This action was brought by appellants to quiet title to certain real estate located in the city of Seattle, to have the sale at which respondents bought the property annulled and set aside, and to have the property decreed exempt as appellants’ homestead.
Respondents recovered judgment against appellants for the sum of $2,128.91 and costs, in the superior court of King county, and later, after execution returned nulla bona, brought another action in the same court in the nature of a creditor’s bill, asking that a deed from appellant Anton Brandon to appellant Eliza Brandon, his wife, be set aside on the ground that it was made for the purpose of defrauding respondents of their judgment; that the judgment in the former suit be decreed a specific lien on the property, and that it be ordered sold to satisfy the judgment. Four or five days before answering, appellants filed a claim of homestead *340in the office of the auditor of King county. A trial was had and a decree entered declaring the deed to be fraudulent and the judgment a lien, and ordering the property to be sold on execution. This decree has never been appealed from. Subsequently there were some proceedings in the bankruptcy court, but they do not appear to have any bearing on the rights of the parties. Thereafter the property was sold and bid in by respondents for the amount of their judgment.and costs. The sale, was duly confirmed. No objections being filed, the sheriff issued a certificate of sale.

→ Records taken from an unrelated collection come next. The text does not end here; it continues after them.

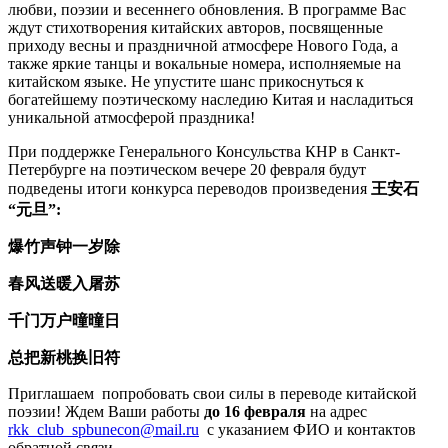
любви, поэзии и весеннего обновления. В программе Вас
ждут стихотворения китайских авторов, посвященные
приходу весны и праздничной атмосфере Нового Года, а
также яркие танцы и вокальные номера, исполняемые на
китайском языке. Не упустите шанс прикоснуться к
богатейшему поэтическому наследию Китая и насладиться
уникальной атмосферой праздника!
При поддержке Генерального Консульства КНР в Санкт-
Петербурге на поэтическом вечере 20 февраля будут
подведены итоги конкурса переводов произведения
王安石
“
元旦”:
爆竹声钟一岁除
春风送暖入屠苏
千门万户曈曈日
总把新桃换旧符
Приглашаем попробовать свои силы в переводе китайской
поэзии! Ждем Ваши работы
до 16 февраля
на адрес
rkk_club_spbunecon@mail.ru
с указанием ФИО и контактов
обратной связи.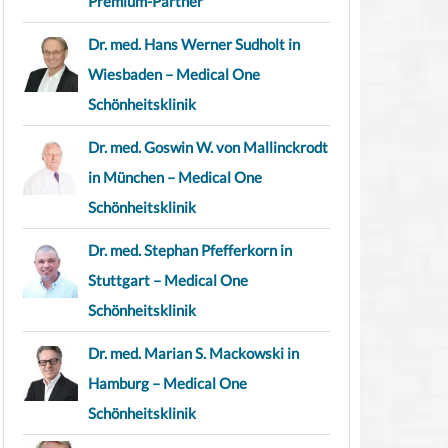
Premium-Partner
Dr. med. Hans Werner Sudholt in
Wiesbaden – Medical One
Schönheitsklinik
Dr. med. Goswin W. von Mallinckrodt
in München – Medical One
Schönheitsklinik
Dr. med. Stephan Pfefferkorn in
Stuttgart – Medical One
Schönheitsklinik
Dr. med. Marian S. Mackowski in
Hamburg – Medical One
Schönheitsklinik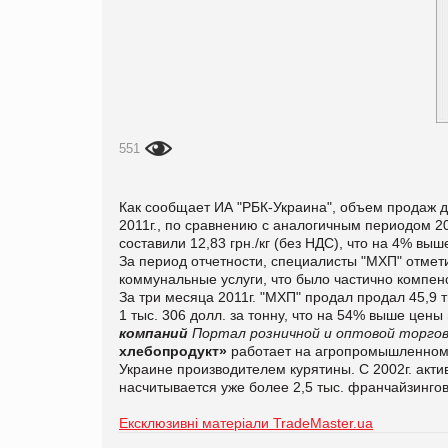
551
Как сообщает ИА "РБК-Украина", объем продаж д
2011г., по сравнению с аналогичным периодом 201
составили 12,83 грн./кг (без НДС), что на 4% выше
За период отчетности, специалисты "МХП" отмети
коммунальные услуги, что было частично компен
За три месяца 2011г. "МХП" продал продал 45,9 
1 тыс. 306 долл. за тонну, что на 54% выше цены
компаний
Портал розничной и оптовой торгов
хлебопродукт»
работает на агропромышленном 
Украине производителем курятины. С 2002г. акти
насчитывается уже более 2,5 тыс. франчайзинго
Ексклюзивні матеріали TradeMaster.ua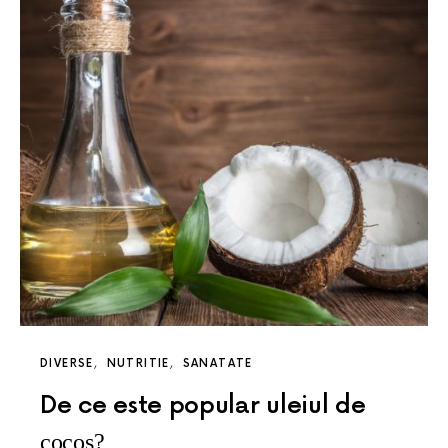
DIVERSE
NUTRITIE
SANATATE
De ce este popular uleiul de
cocos?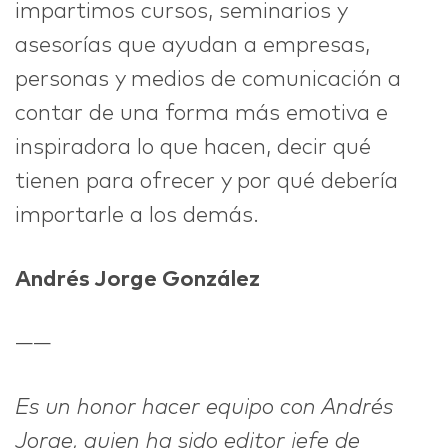
impartimos cursos, seminarios y
asesorías que ayudan a empresas,
personas y medios de comunicación a
contar de una forma más emotiva e
inspiradora lo que hacen, decir qué
tienen para ofrecer y por qué debería
importarle a los demás.
Andrés Jorge González
——
Es un honor hacer equipo con Andrés
Jorge, quien ha sido editor jefe de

Although appellants had filed a declaration of homestead at the time they answered in the suit to subject their property to the lien of the judgment, they did not plead it in bar of that action. They now contend that their title became absolute by their declaration of homestead; that the court was without jurisdiction to enter a decree which would affect it in any way; and the sale, having been made in defiance of the statutory method of selling a homestead, is void and respondents acquired no title.
The only question involved is whether the decree in the action brought by respondents to subject the property to the payment of the judgment is res judicata of appellants’ right to now claim the property as a homestead. Under the rule laid down by this court in Traders’ Nat. Bank of Spokane v. Schorr, 20 Wash. 1, 54 Pac. 543, 72 Am. St. 17, it was the duty of appellants to plead that the land was exempt as a homestead in the suit brought to subject it to the lien of the judgment. Having failed to do so, they are barred from litigating that question in another action.
Affirmed.
\ Ellis, C. J., Mount, Moréis, and Holcomb, JJ., concur.